# how do i replaced drivers side motor mount?



## nmaranta (Mar 19, 2009)

please help. i got the passenger side mount in, but cant get enough room to replace the drivers side motor mount. anyone have good instructions for this repair?


----------



## GLS-S4 (Jun 6, 2005)

*Re: how do i replaced drivers side motor mount? (nmaranta)*

034 has a pretty good write-up
http://www.034motorsport.com/B...Y.pdf


----------



## nmaranta (Mar 19, 2009)

*Re: how do i replaced drivers side motor mount? (GLS-S4)*

THANKS FOR THE INFO. BUT THOSE WORM INSTRUCTIONS ARE FOR THE 4 CYLINDER ENGINE. I CANT FIND ANY INFO FOR THE B5 S4 2.7 MOTOR


----------



## GLS-S4 (Jun 6, 2005)

*Re: how do i replaced drivers side motor mount? (nmaranta)*

Sorry about that... was just parusing their site and assumed they were talking 2.7T.
What are you specifically having trouble with on the driver side ?


----------



## nmaranta (Mar 19, 2009)

*Re: how do i replaced drivers side motor mount? (GLS-S4)*

I cant get to the top motor mount bolt because the turbo intake pipe is sitting right on top of it. ive loosened to pipe, but theres not enough room to move it to the side or remove it completely


----------



## GLS-S4 (Jun 6, 2005)

*Re: how do i replaced drivers side motor mount? (nmaranta)*

Could try pulling the inlet tube.
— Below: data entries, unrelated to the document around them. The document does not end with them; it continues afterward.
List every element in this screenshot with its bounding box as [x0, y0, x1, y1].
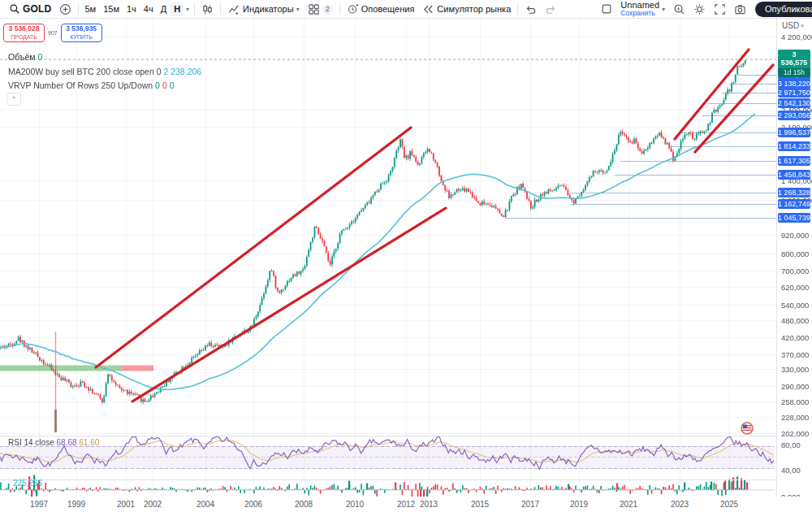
rsi-legend[interactable]: RSI 14 close 68,68 61,60: [8, 438, 99, 447]
level-price-label[interactable]: 1 162,749: [778, 199, 810, 209]
price-tick: 228,000: [781, 413, 809, 422]
level-price-label[interactable]: 2 971,750: [778, 88, 810, 98]
vrvp-value-extra: 0: [170, 80, 175, 90]
legend-collapse-button[interactable]: ⌃: [6, 93, 21, 106]
level-price-label[interactable]: 2 542,130: [778, 98, 810, 108]
year-label-2021: 2021: [620, 500, 637, 509]
price-tick: 420,000: [781, 333, 809, 342]
symbol-search[interactable]: GOLD: [5, 2, 55, 16]
timeframe-1ч[interactable]: 1ч: [123, 2, 140, 16]
chevron-down-icon: ▾: [662, 6, 665, 13]
spread-value: 907: [45, 30, 61, 36]
pane-separator[interactable]: [0, 436, 812, 436]
timeframe-4ч[interactable]: 4ч: [140, 2, 157, 16]
year-label-2025: 2025: [720, 500, 738, 509]
chart-style-button[interactable]: [197, 2, 218, 16]
price-tick: 480,000: [781, 315, 809, 324]
level-price-label[interactable]: 1 268,328: [778, 188, 810, 197]
pane-tick: 80,00: [781, 440, 801, 449]
level-price-label[interactable]: 1 045,739: [778, 213, 810, 223]
year-label-2010: 2010: [346, 500, 364, 509]
timeframe-group: 5м15м1ч4чДН: [81, 2, 184, 16]
currency-selector[interactable]: USD ▾: [782, 21, 804, 30]
vrvp-legend-label: VRVP Number Of Rows 250 Up/Down: [8, 80, 153, 90]
bar-countdown: 1d 15h: [778, 68, 810, 77]
alerts-label: Оповещения: [361, 4, 415, 14]
year-label-2008: 2008: [295, 500, 313, 509]
divider: [517, 3, 518, 15]
price-axis[interactable]: USD ▾ 4 200,0002 400,0002 100,0001 400,0…: [777, 18, 812, 497]
alerts-button[interactable]: Оповещения: [343, 2, 419, 16]
divider: [220, 3, 221, 15]
sell-button[interactable]: 3 536,028 ПРОДАТЬ: [3, 24, 45, 42]
year-label-1999: 1999: [67, 500, 85, 509]
level-price-label[interactable]: 1 458,843: [778, 170, 810, 180]
symbol-name: GOLD: [23, 3, 51, 15]
compare-add-button[interactable]: [55, 2, 76, 16]
rsi-ma-value: 61,60: [79, 438, 99, 447]
alert-clock-icon: [347, 3, 359, 15]
select-layout-checkbox[interactable]: [597, 2, 616, 16]
layout-count-badge: 2: [322, 4, 333, 15]
volume-pane-legend[interactable]: 225,266: [13, 479, 42, 488]
timeframe-15м[interactable]: 15м: [100, 2, 123, 16]
search-icon: [9, 3, 20, 15]
buy-button[interactable]: 3 536,935 КУПИТЬ: [61, 24, 102, 42]
current-price-value: 3 536,575: [778, 50, 810, 68]
layout-name-button[interactable]: Unnamed Сохранить ▾: [616, 2, 669, 16]
vrvp-value-up: 0: [155, 80, 160, 90]
trade-widget: 3 536,028 ПРОДАТЬ 907 3 536,935 КУПИТЬ: [3, 24, 102, 42]
settings-button[interactable]: [689, 2, 710, 16]
level-price-label[interactable]: 1 814,233: [778, 141, 810, 151]
rsi-legend-label: RSI 14 close: [8, 438, 54, 447]
indicators-icon: [227, 3, 240, 15]
indicators-button[interactable]: Индикаторы ▾: [223, 2, 304, 16]
sell-label: ПРОДАТЬ: [11, 33, 37, 41]
quick-search-button[interactable]: [669, 2, 689, 16]
timeframe-Д[interactable]: Д: [158, 2, 170, 16]
price-tick: 4 200,000: [781, 33, 812, 41]
level-price-label[interactable]: 1 996,537: [778, 128, 810, 137]
fullscreen-button[interactable]: [710, 2, 730, 16]
currency-label: USD: [782, 21, 799, 30]
screenshot-button[interactable]: [730, 2, 750, 16]
price-tick: 700,000: [781, 267, 809, 276]
year-label-1997: 1997: [30, 500, 48, 509]
ma200w-legend[interactable]: MA200W buy sell BTC 200 close open 0 2 2…: [8, 67, 201, 76]
level-price-label[interactable]: 2 293,056: [778, 111, 810, 120]
sell-price: 3 536,028: [9, 25, 40, 33]
level-price-label[interactable]: 1 617,305: [778, 156, 810, 166]
timeframe-5м[interactable]: 5м: [81, 2, 99, 16]
year-label-2017: 2017: [521, 500, 539, 509]
year-label-2001: 2001: [117, 500, 135, 509]
year-label-2019: 2019: [570, 500, 588, 509]
price-tick: 258,000: [781, 397, 809, 406]
year-label-2012: 2012: [397, 500, 415, 509]
candlestick-icon: [201, 3, 214, 15]
chevron-down-icon: ▾: [296, 6, 300, 13]
pane-separator[interactable]: [0, 479, 812, 480]
divider: [78, 3, 79, 15]
market-simulator-button[interactable]: Симулятор рынка: [418, 2, 515, 16]
time-axis[interactable]: 1997199920012002200420062008201020122013…: [0, 497, 812, 512]
volume-legend[interactable]: Объём 0: [8, 52, 42, 62]
volume-pane-value: 225,266: [13, 479, 42, 488]
undo-button[interactable]: [520, 2, 541, 16]
vrvp-value-down: 0: [162, 80, 167, 90]
save-link[interactable]: Сохранить: [620, 9, 654, 17]
layout-grid-button[interactable]: 2: [304, 2, 337, 16]
volume-legend-label: Объём: [8, 52, 35, 62]
redo-button[interactable]: [541, 2, 561, 16]
fullscreen-icon: [714, 3, 726, 15]
buy-price: 3 536,935: [66, 25, 97, 33]
timeframe-Н[interactable]: Н: [171, 2, 184, 16]
vrvp-legend[interactable]: VRVP Number Of Rows 250 Up/Down 0 0 0: [8, 80, 174, 90]
year-label-2015: 2015: [471, 500, 489, 509]
divider: [194, 3, 195, 15]
square-outline-icon: [601, 3, 612, 15]
current-price-label: GOLD 3 536,575 1d 15h: [778, 50, 810, 77]
us-flag-event-icon[interactable]: [741, 422, 754, 435]
buy-label: КУПИТЬ: [70, 33, 93, 41]
timeframe-chevron-icon[interactable]: ▾: [184, 6, 192, 13]
publish-button[interactable]: Опубликовать: [755, 2, 812, 17]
Obviously it's easier with drivetrain out.


----------



## nmaranta (Mar 19, 2009)

*Re: how do i replaced drivers side motor mount? (GLS-S4)*

ANY TRICK TO GETTING THE DRIVERS SIDE INLET TUBE OUT WITHOUT YANKING ENGINE?


----------



## GLS-S4 (Jun 6, 2005)

*Re: how do i replaced drivers side motor mount? (nmaranta)*

Does the pic help? Your choices are the bracket or the inlet tube bolt just above the mount that needs to be moved.


----------



## nmaranta (Mar 19, 2009)

*Re: how do i replaced drivers side motor mount? (nmaranta)*

got it finally! necessary to remove both ac compressor lines and move out of the way, unbolt wastegate and swing out of way as far as linkage would allow. then i could jack the motor up and wedge the turbo inlet pipe up between the cylinder head and frame rail enough to get a socket on the top motor mount bolt. from there, it was a piece of cake. thanks guys


----------